E la privacy? Difficile dire se sia davvero meglio protetta.
La Commissione ha fatto i conti. Gli oneri di compliance costano miliardi alle imprese europee. Gli utenti sono frustrati. L’efficacia della protezione è discutibile. Secondo Bruxelles, il sistema non funziona per nessuno: né per chi deve rispettarlo, né per chi dovrebbe esserne protetto.
Ma la soluzione proposta è quella giusta? Qui iniziano i problemi.
Il nuovo articolo 88a: spostare i mobili mentre crolla il soffitto
La modifica strutturale più significativa consiste nello spostamento della regolamentazione dei cookie dalla ePrivacy Directive al GDPR, attraverso un nuovo Articolo 88a. A prima vista sembra una mossa razionale di consolidamento normativo. Invece di avere due framework sovrapposti, se ne crea uno solo. Maggiore coerenza, applicazione uniforme attraverso le autorità GDPR nazionali, fine della frammentazione interpretativa.
Il diavolo, come sempre, sta nei dettagli. Questo “Articolo 88a” regolerà tutto il “processing of personal data on and from terminal equipment”, cioè cookie, fingerprinting, tracking di ogni tipo. Ma mentre si sposta la regolamentazione, si cambiano anche le regole del gioco. E qui nascono le controversie.
Quando i cookie non hanno più bisogno di consenso
Attualmente, i cookie possono essere usati senza consenso solo per finalità strettamente necessarie al funzionamento del sito. Il classico esempio è il carrello dell’e-commerce o la gestione della sessione utente. Tutto il resto richiede il consenso esplicito dell’utente.

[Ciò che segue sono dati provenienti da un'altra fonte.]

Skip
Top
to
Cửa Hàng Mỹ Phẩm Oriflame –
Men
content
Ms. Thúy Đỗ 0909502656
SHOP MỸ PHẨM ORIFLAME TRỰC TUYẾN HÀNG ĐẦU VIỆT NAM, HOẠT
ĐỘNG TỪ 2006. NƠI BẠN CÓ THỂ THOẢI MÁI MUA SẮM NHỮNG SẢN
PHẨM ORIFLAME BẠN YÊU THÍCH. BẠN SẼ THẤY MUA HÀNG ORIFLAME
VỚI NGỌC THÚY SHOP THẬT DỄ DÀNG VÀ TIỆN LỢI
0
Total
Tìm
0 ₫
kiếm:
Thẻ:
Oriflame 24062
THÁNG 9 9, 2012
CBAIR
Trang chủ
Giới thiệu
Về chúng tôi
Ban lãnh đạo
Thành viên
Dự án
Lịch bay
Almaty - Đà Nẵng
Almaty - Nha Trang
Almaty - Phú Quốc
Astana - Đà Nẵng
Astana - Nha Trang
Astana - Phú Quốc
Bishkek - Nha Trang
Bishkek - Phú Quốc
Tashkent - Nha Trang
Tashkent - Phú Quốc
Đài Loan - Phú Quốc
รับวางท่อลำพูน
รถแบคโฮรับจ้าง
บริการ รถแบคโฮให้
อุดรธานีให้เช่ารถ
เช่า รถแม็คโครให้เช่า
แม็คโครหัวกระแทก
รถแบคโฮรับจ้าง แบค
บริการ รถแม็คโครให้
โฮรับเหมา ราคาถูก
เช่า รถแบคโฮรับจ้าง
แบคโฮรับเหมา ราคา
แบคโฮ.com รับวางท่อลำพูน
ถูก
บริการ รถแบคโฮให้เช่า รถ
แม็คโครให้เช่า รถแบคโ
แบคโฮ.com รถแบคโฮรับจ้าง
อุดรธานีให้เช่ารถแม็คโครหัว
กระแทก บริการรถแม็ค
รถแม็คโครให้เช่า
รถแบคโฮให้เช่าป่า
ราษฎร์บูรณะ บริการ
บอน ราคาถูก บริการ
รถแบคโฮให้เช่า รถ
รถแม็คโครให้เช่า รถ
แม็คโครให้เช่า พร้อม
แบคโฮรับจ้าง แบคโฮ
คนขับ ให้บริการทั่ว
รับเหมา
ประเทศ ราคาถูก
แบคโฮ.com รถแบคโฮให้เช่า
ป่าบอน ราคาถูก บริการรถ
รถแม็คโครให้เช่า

Il Digital Omnibus propone di allargare significativamente le eccezioni. La sicurezza e la protezione dalle frodi non richiederebbero più consenso. Sensato, direte. Chi si opporrebbe a misure di sicurezza? Ma il punto è: chi definisce cosa rientra nella “sicurezza”?

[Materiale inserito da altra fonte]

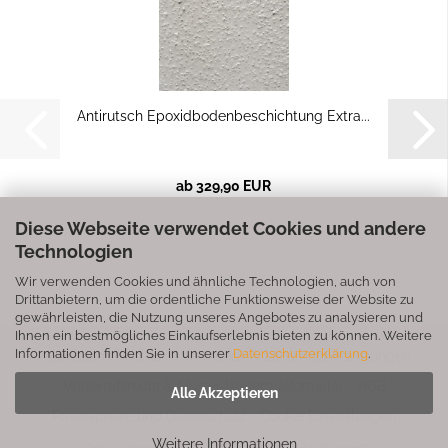
Antirutsch Epoxidbodenbeschichtung Extra...
ab 329,90 EUR
Diese Webseite verwendet Cookies und andere
Technologien
Wir verwenden Cookies und ähnliche Technologien, auch von
Drittanbietern, um die ordentliche Funktionsweise der Website zu
gewährleisten, die Nutzung unseres Angebotes zu analysieren und
Ihnen ein bestmögliches Einkaufserlebnis bieten zu können. Weitere
Informationen finden Sie in unserer
Datenschutzerklärung
.
Impressum
Kontakt
Versand- & Zahlungsbedingungen
Widerrufsrecht & Muster-Widerrufsformular
AGB
Alle Akzeptieren
Privatsphäre und Datenschutz
Cookie Einstellungen
Weitere Informationen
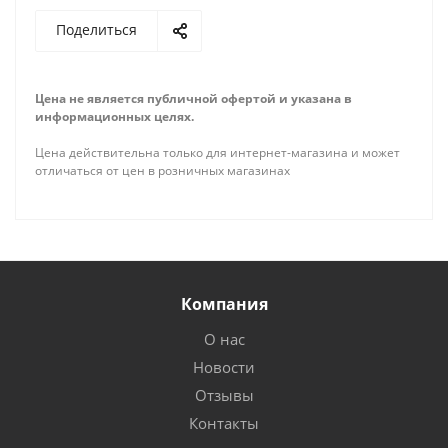
Поделиться
Цена не является публичной офертой и указана в
информационных целях.
Цена действительна только для интернет-магазина и может
отличаться от цен в розничных магазинах
Компания
О нас
Новости
Отзывы
Контакты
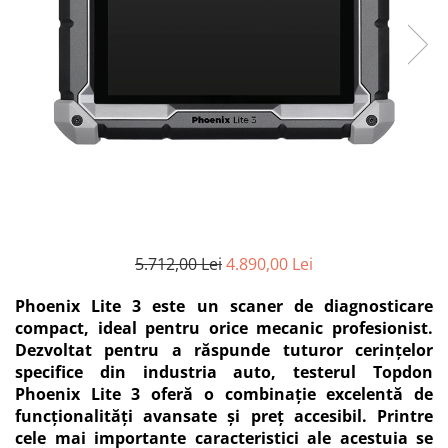
5.712,00 Lei
4.890,00 Lei
Phoenix Lite 3 este un scaner de diagnosticare
compact, ideal pentru orice mecanic profesionist.
Dezvoltat pentru a răspunde tuturor cerințelor
specifice din industria auto, testerul Topdon
Phoenix Lite 3 oferă o combinație excelentă de
funcționalități avansate și preț accesibil. Printre
cele mai importante caracteristici ale acestuia se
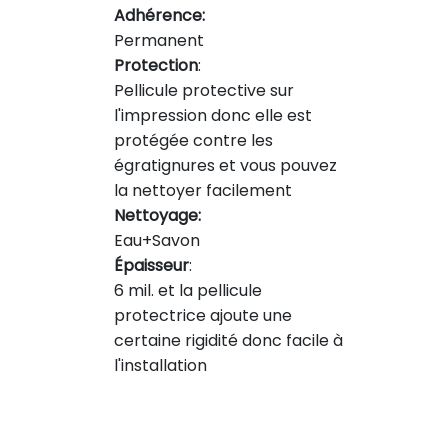
Adhérence:
Permanent
Protection
:
Pellicule protective sur
l'impression donc elle est
protégée contre les
égratignures et vous pouvez
la nettoyer facilement
Nettoyage:
Eau+Savon
Épaisseur
:
6 mil. et la pellicule
protectrice ajoute une
certaine rigidité donc facile à
l'installation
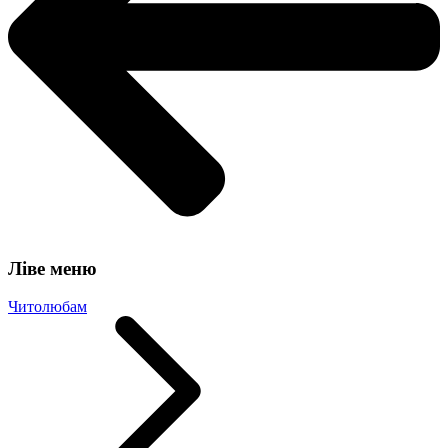
Ліве меню
Читолюбам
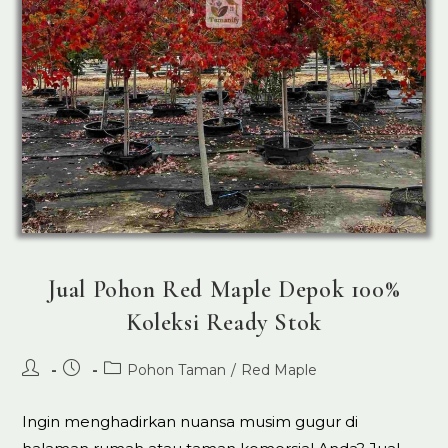
Jual Pohon Red Maple Depok 100%
Koleksi Ready Stok
Post
Post
Post
Pohon Taman
/
Red Maple
author:
published:
category:
Ingin menghadirkan nuansa musim gugur di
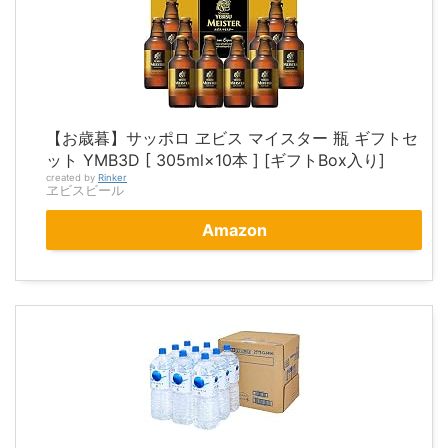
Powered by livedoor 相互RSS
【お歳暮】サッポロ ヱビス マイスター 瓶 ギフトセ
ット YMB3D [ 305ml×10本 ] [ギフトBox入り]
created by
Rinker
ヱビスビール
Amazon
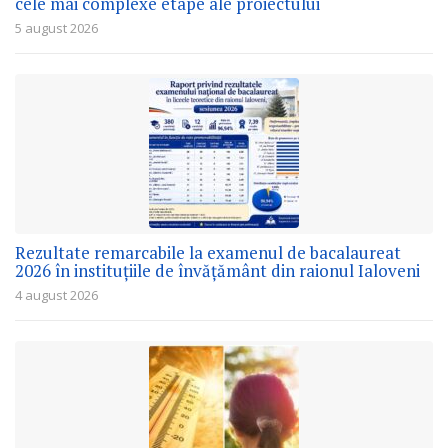
cele mai complexe etape ale proiectului
5 august 2026
Rezultate remarcabile la examenul de bacalaureat
2026 în instituțiile de învățământ din raionul Ialoveni
4 august 2026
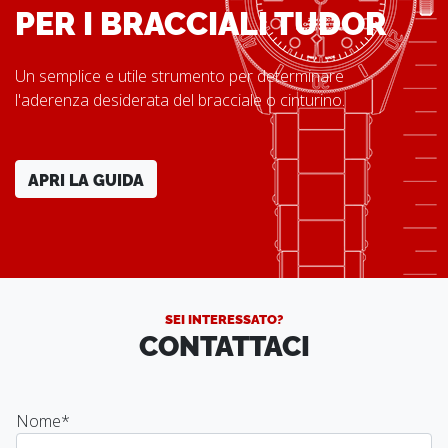
PER I BRACCIALI TUDOR
Un semplice e utile strumento per determinare
l'aderenza desiderata del bracciale o cinturino.
APRI LA GUIDA
SEI INTERESSATO?
CONTATTACI
Nome
*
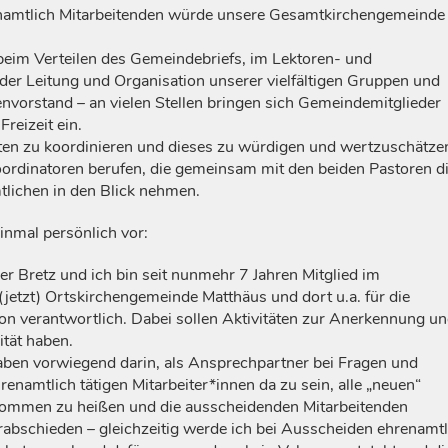
enamtlich Mitarbeitenden würde unsere Gesamtkirchengemeinde
beim Verteilen des Gemeindebriefs, im Lektoren- und
 der Leitung und Organisation unserer vielfältigen Gruppen und
envorstand – an vielen Stellen bringen sich Gemeindemitglieder
Freizeit ein.
iten zu koordinieren und dieses zu würdigen und wertzuschätze
rdinatoren berufen, die gemeinsam mit den beiden Pastoren d
lichen in den Blick nehmen.
einmal persönlich vor:
r Bretz und ich bin seit nunmehr 7 Jahren Mitglied im
(jetzt) Ortskirchengemeinde Matthäus und dort u.a. für die
n verantwortlich. Dabei sollen Aktivitäten zur Anerkennung u
tät haben.
ben vorwiegend darin, als Ansprechpartner bei Fragen und
renamtlich tätigen Mitarbeiter*innen da zu sein, alle „neuen“
kommen zu heißen und die ausscheidenden Mitarbeitenden
abschieden – gleichzeitig werde ich bei Ausscheiden ehrenamtl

E qui la vaghezza della formulazione apre scenari inquietanti.
Ancora più controversa è l’eccezione per “audience measurement”, cioè le statistiche sul traffico del sito. Google Analytics senza banner di consenso? Tecnicamente, secondo la proposta, potrebbe diventare possibile se i dati restano aggregati e non vengono condivisi con terzi. Ma come si verifica che i dati restino davvero interni? E cosa impedisce che definizioni creative di “audience measurement” legittimino pratiche oggi vietate?

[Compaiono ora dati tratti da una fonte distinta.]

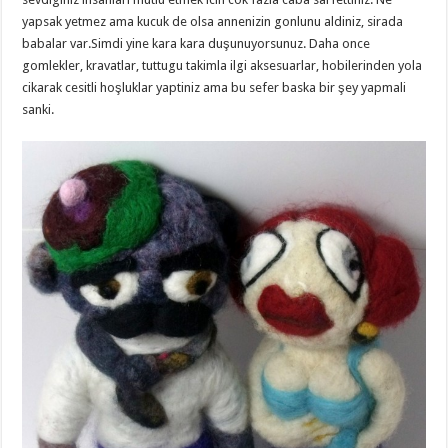
yapsak yetmez ama kucuk de olsa annenizin gonlunu aldiniz, sirada
babalar var.Simdi yine kara kara duşunuyorsunuz. Daha once
gomlekler, kravatlar, tuttugu takimla ilgi aksesuarlar, hobilerinden yola
cikarak cesitli hoşluklar yaptiniz ama bu sefer baska bir şey yapmali
sanki.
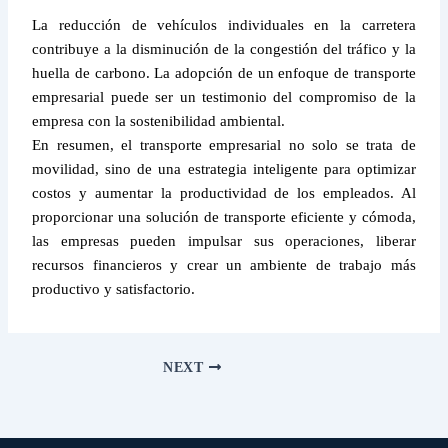
La reducción de vehículos individuales en la carretera
contribuye a la disminución de la congestión del tráfico y la
huella de carbono. La adopción de un enfoque de transporte
empresarial puede ser un testimonio del compromiso de la
empresa con la sostenibilidad ambiental.
En resumen, el transporte empresarial no solo se trata de
movilidad, sino de una estrategia inteligente para optimizar
costos y aumentar la productividad de los empleados. Al
proporcionar una solución de transporte eficiente y cómoda,
las empresas pueden impulsar sus operaciones, liberar
recursos financieros y crear un ambiente de trabajo más
productivo y satisfactorio.
NEXT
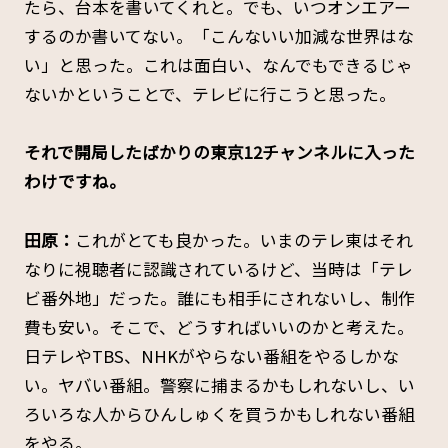
たら、台本を書いてくれと。でも、いつオンエアー
するのか書いてない。「こんないい加減な世界はな
い」と思った。これは面白い、なんでもできるじゃ
ないかということで、テレビに行こうと思った。
――それで開局したばかりの東京12チャンネルに入った
わけですね。
田原：
これがとても良かった。いまのテレ東はそれ
なりに視聴者に認識されているけど、当時は「テレ
ビ番外地」だった。誰にも相手にされないし、制作
費も安い。そこで、どうすればいいのかと考えた。
日テレやTBS、NHKがやらない番組をやるしかな
い。ヤバい番組。警察に捕まるかもしれないし、い
ろいろな人からひんしゅくを買うかもしれない番組
をやる。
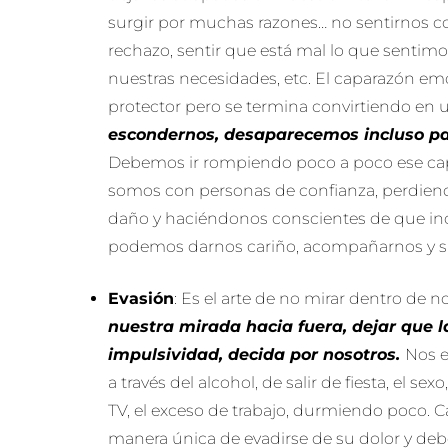
surgir por muchas razones… no sentirnos c
rechazo, sentir que está mal lo que sentimo
nuestras necesidades, etc. El caparazón e
protector pero se termina convirtiendo en 
escondernos, desaparecemos incluso pa
Debemos ir rompiendo poco a poco ese c
somos con personas de confianza, perdien
daño y haciéndonos conscientes de que in
podemos darnos cariño, acompañarnos y s
Evasión
: Es el arte de no mirar dentro de n
nuestra mirada hacia fuera, dejar que l
impulsividad, decida por nosotros.
Nos 
a través del alcohol, de salir de fiesta, el se
TV, el exceso de trabajo, durmiendo poco. 
manera única de evadirse de su dolor y deb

La terza eccezione riguarda i “servizi esplicitamente richiesti dall’utente”. Anche qui, la logica è apparentemente ragionevole. Se chiedo attivamente una funzionalità, è normale che il sito usi cookie per fornirmela. Ma nella pratica digitale, quasi tutto può essere presentato come “servizio richiesto”. La personalizzazione del contenuto? L’ottimizzazione dell’esperienza? Dove si traccia il confine?
Le organizzazioni privacy temono che queste eccezioni, nella pratica applicazione, diventino la norma anziché l’eccezione. Un ritorno mascherato al mondo pre-GDPR, dove il tracking era pervasivo e il consenso un’illusione.
L’utopia tecnologica degli “Automated Signals”
Di fronte alle critiche sui cookie senza consenso, la Commissione presenta la sua carta vincente: gli “automated consent signals”. L’idea è affascinante. Invece di cliccare su banner ripetitivi, configurerei una volta per tutte le mie preferenze privacy nel browser o in uno strumento dedicato. Queste preferenze verrebbero trasmesse automaticamente a ogni sito che visito, in formato machine-readable standardizzato. I siti web sarebbero obbligati a rispettare questi segnali. Niente più banner, esperienza fluida, consenso più informato perché espresso con calma e non sotto pressione.
Sulla carta è bellissimo. Nella pratica, gli interrogativi sono molteplici e preoccupanti.
Chi svilupperà questi standard tecnici? La standardizzazione tecnologica è notoriamente lenta e soggetta a conflitti d’interesse. Serviranno anni per arrivare a specifiche condivise. Nel frattempo, cosa succede? E quando gli standard arriveranno, saranno davvero rispettati? Come si garantisce che i siti web non ignorino semplicemente i segnali? L’enforcement è già difficile oggi con banner visibili; diventerà invisibile con segnali automatici che gli utenti non vedono.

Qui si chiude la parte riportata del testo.